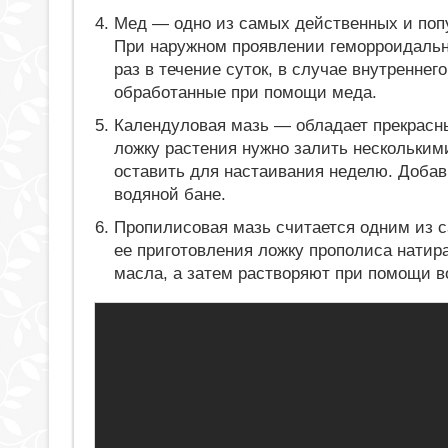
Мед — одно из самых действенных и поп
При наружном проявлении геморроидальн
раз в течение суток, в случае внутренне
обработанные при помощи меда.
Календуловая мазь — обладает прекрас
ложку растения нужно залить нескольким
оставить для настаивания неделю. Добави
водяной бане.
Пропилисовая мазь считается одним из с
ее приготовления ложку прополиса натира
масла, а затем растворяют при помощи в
•••••
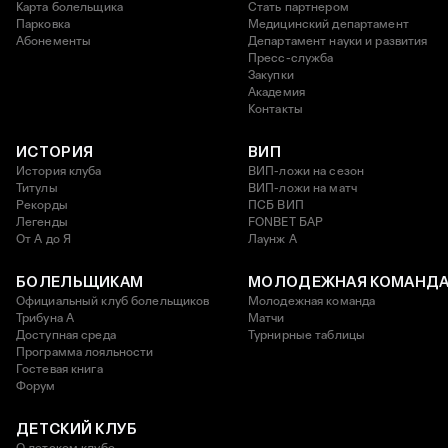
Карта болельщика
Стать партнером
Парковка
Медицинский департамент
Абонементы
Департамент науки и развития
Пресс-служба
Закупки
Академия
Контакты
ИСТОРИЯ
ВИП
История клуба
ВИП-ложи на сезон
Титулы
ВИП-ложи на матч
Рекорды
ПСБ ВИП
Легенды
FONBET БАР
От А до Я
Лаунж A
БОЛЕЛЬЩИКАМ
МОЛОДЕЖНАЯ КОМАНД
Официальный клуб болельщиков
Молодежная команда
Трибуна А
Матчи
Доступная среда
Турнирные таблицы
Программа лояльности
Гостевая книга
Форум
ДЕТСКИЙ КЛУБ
•••••
In the entries above, locate every line with the word "мазь" and copy it.

## Answer to this task
Календуловая мазь — обладает прекрас
Пропилисовая мазь считается одним из с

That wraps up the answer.